The ecology of St. Vincent Island is indeed a frail thing, but then, geologically speaking, so is the island itself. Twelve thousand years ago it was not an island at all, just a high part of the mainland, but when glaciers melted to the north, sea levels rose and much of northern Florida was drowned miles offshore. Oysters grew on what had been high land, forming bars that gradually rose from the sea once more. For a few thousand years the island provided sustenance for many living things, and finally pleasure for man. But the eternal beat goes on. The Apalachicola River pours its sediments into the bays landward of St. Vincent, and each year the water becomes a few centimeters shallower. Finally, once more, there will be no island at all.

But now, when you are there, you cannot conceive of anything ever ending. The wild turkeys introduced by Charlie Turner in 1965 are thriving, and the native whitetail deer are so plentiful that a public hunt was declared in 1970. Great flocks of widgeon rise ahead of the jeep when you drive along the 14 miles of barrier beach. Charlie Turner says that last summer he saw tarpon breaking for more than five miles along the surf. And one day you watch three does running gracefully and unafraid at the water's edge.
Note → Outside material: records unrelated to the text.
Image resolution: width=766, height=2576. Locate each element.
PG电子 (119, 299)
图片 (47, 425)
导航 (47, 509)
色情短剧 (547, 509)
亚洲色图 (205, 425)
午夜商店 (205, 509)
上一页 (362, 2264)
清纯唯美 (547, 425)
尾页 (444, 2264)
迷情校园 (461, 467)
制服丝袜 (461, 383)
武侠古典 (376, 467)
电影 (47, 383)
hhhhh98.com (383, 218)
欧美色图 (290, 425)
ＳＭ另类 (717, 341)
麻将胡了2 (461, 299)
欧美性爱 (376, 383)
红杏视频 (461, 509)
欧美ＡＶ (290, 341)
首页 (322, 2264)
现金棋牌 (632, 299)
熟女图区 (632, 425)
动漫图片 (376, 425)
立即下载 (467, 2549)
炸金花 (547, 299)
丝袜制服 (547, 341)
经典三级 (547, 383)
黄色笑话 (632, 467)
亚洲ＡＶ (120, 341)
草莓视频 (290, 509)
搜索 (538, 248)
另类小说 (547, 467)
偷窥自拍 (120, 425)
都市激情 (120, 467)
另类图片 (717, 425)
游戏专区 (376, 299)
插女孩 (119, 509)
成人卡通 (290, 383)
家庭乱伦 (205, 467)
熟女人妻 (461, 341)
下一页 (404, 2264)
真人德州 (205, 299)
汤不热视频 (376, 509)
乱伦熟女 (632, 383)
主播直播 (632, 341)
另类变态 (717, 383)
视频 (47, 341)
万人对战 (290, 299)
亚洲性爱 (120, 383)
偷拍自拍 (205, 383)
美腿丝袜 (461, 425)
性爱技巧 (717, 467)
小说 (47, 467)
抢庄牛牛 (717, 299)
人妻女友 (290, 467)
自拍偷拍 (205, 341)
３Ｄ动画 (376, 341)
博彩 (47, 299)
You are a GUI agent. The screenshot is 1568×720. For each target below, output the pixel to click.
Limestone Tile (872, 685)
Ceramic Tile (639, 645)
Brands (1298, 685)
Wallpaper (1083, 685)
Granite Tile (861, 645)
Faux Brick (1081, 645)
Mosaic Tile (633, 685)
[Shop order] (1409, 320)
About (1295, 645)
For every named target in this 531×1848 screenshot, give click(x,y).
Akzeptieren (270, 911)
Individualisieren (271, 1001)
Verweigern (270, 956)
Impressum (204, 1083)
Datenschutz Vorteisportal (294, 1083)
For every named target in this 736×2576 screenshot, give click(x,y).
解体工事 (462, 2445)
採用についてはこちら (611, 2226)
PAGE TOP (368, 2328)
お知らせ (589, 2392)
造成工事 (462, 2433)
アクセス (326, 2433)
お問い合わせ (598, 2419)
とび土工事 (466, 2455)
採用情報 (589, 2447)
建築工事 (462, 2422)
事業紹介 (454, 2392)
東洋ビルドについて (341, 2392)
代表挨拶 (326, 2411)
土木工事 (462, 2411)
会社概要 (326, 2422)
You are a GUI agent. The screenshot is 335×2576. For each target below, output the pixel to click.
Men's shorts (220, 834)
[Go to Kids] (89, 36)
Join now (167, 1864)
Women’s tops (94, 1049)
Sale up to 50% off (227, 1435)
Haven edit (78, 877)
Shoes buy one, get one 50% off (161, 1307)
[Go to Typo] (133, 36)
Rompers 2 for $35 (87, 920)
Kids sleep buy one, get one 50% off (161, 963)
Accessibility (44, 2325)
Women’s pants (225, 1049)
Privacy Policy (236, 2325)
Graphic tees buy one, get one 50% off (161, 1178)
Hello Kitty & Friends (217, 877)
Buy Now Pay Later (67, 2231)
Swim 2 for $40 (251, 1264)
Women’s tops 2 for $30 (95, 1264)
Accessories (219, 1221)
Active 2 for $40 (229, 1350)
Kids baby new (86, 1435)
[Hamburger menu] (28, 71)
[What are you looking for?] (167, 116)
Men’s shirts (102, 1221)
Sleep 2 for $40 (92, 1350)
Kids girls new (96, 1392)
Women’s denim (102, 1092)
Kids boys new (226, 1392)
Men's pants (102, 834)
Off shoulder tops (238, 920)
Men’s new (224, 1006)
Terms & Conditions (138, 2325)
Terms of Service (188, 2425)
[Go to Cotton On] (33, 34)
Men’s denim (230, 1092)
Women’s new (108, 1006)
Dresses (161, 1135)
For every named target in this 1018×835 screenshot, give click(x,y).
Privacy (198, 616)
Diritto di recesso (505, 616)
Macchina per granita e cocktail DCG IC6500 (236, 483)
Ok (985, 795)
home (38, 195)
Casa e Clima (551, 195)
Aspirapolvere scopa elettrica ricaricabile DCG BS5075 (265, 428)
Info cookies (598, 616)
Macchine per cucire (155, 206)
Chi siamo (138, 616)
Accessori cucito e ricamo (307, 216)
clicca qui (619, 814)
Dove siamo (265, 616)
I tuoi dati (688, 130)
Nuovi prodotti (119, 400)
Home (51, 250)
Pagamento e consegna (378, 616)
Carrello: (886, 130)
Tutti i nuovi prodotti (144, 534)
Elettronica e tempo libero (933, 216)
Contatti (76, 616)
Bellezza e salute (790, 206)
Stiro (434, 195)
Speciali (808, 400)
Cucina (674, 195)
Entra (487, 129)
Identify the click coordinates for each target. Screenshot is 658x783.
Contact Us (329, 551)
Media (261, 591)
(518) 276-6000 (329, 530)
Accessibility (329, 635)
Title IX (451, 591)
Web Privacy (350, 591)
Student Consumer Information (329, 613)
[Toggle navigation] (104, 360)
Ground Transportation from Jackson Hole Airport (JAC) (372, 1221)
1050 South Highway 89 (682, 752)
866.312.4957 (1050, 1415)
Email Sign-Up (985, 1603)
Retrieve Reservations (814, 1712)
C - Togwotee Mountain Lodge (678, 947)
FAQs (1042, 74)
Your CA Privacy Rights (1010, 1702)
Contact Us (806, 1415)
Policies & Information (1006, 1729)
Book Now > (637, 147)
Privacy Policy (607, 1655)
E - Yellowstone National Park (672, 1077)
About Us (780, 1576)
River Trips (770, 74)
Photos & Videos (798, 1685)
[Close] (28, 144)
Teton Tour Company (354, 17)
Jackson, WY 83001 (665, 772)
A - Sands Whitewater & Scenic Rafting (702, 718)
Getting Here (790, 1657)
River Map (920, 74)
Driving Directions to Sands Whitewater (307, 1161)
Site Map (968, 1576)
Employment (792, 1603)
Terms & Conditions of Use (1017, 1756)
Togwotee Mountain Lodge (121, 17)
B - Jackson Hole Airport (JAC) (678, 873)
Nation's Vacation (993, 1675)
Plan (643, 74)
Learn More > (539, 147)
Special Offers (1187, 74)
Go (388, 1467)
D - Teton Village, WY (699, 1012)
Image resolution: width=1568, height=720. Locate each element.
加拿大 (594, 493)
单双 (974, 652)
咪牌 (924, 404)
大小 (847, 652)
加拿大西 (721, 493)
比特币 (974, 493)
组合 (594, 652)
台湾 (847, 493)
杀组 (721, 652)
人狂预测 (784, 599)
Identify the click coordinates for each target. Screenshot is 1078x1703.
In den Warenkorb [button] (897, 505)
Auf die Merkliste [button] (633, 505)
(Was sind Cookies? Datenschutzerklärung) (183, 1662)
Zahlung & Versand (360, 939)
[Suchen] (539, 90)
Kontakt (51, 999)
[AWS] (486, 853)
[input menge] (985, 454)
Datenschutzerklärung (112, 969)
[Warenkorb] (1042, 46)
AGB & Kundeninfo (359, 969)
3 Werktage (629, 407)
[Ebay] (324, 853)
These are some of the things you remember about a brief stay on St. Vincent Island, but one morning is particularly unforgettable. The other fishermen go off to a favorite pond. You explore another, fishing alone from a tiny kayak. The best bass fishing on St. Vincent is usually at the mouths of channels connecting the ponds, and on this morning you stop in such an area. Fishing is anticipation, and on St. Vincent the feeling is especially acute. You try to relax. Concentrate, you keep thinking. First cast now. Reel slowly. Make that rubber worm crawl along the bottom. What's that...? Tap tap tap...let him run...now strike.... A great weight begins moving off, slowly towing your boat toward the reeds. Wait. Now he's coming up. At the top of the leap the head-hooked worm falls from his mouth. He only had the tail.

Now how big was that bass, you think. Forget it. Go catch another one. But your hands are still shaking so badly that you can't reel in the worm for another cast. Finally you calm down and land two five-pounders. In just over an hour you lose six others, and five of them are far larger than any you have caught in 20 years of fishing up north. How big were they, you wonder weeks later, still scratching a variety of insect bites. Ten pounds? Fifteen pounds? They were big. That's enough. Just think how lucky you are. "Sure there are world-record bass on St. Vincent," they told you before the trip, "but if you go there you'll never get back alive."